JOYSTICK_MANIP <pitch min deg> <pitch max deg> <roll min deg> <roll max deg>
This tells the system that the manipulator is one that should be treated like a real-world joystick control (like those found on Airbuses and the CirrusJet). The data here will only become active if the user has enabled “Realistic” mode for their VR Yokes. The pitch and roll mins and maxes define the range of tilting motion in degrees of the VR controller that should be mapped to the full range of motion of the flight controls.
YOKE_MANIP_TRANSLATE <pitch trans axis min x> <pitch trans axis min y> <pitch trans axis min z> <pitch trans axis max x> <pitch trans axis max y> <pitch trans axis max z> <roll cent x> <roll cent y> <roll cent z> <roll min ang> <roll max ang>
This tells the system that the manipulator is one that should be treated like a real-world yoke control (like those found on a Cessna 172) where the pitch axis is a translation axis that slides back and forth and the roll axis is a rotation one like a steering wheel that rotates about a centroid. The data here will only become active if the user has enabled “Realistic” mode for their VR Yokes.
Pitch min and max x,y,z are in OBJ units and define the axis of translation for pitch; they can be taken directly from the translation axis used to animate your yoke. The length of the vector between these points defines how far the yoke moves from full nose up to full nose down, and is typically aligned along the Z axis.
Roll centroid x,y,z are also in OBJ units and define the point at which the yoke rotates around. This point should be somewhere on the center of the yoke, and can be taken from the static translation that precedes your yoke’s roll animation.
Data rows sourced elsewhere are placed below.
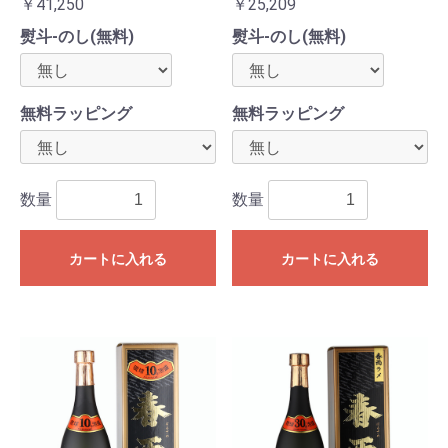
￥41,250
￥25,209
熨斗-のし(無料)
熨斗-のし(無料)
無料ラッピング
無料ラッピング
数量
数量
カートに入れる
カートに入れる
The roll axis defines the axis about which the yoke rolls, and can be taken from the axis of your roll animation directly. This should be a unit vector, and will typically be about the Z axis.
The roll min and max angles define the maximum travel in either direction from the “level” point, and can be taken from the end key frames of your roll animation.
YOKE_MANIP_ROTATE <pitch cent x> <pitch cent y> <pitch cent z> <pitch axis x> <pitch axis y> <pitch axis z> <pitch min deg> <pitch max deg> <roll cent x> <roll cent y> <roll cent z> <roll axis x> <roll axis y> <roll axis z> <roll min deg> <roll max deg>
This tells the system that the manipulator is one that should be treated like a real-world flight stick (like those found in a fighter jet or SuperCub) where the pitch and roll axis are attached to a single stick that is attached to a mount point that can be rotated forward and back as well as left and right about two centroids (that can be co-located).
Pitch and roll centroid x,y,z are in OBJ units and define the centroids about which the pitch and roll axis rotates – you can take them from the static translation that precedes your animation.
Pitch and rolls axis x,y,z define the unit vectors of the rotation axes for pitch and roll; they should be unit vectors and can be taken directly from your pitch and roll animations. Typically the pitch axis will be the X axis and the roll axis will be the Z axis.
The pitch and roll min and max degrees define the maximum amount of rotation that can exist in either direction, for both pitch and roll.
Note that you can use YOKE_MANIP_ROTATE for both flight sticks (like a helicopter or fighter) or for airliner-style column yokes. In the flight stick case, the rotation centroid is at the floor pivot for both axes. For an airliner yoke, the pitch centroid is on the floor but the roll centroid is on the yoke itself.
We do not recommend using YOKE_MANIP_ROTATE for very small side sticks because they are hard to control in VR; prefer JOYSTICK_MANIP instead.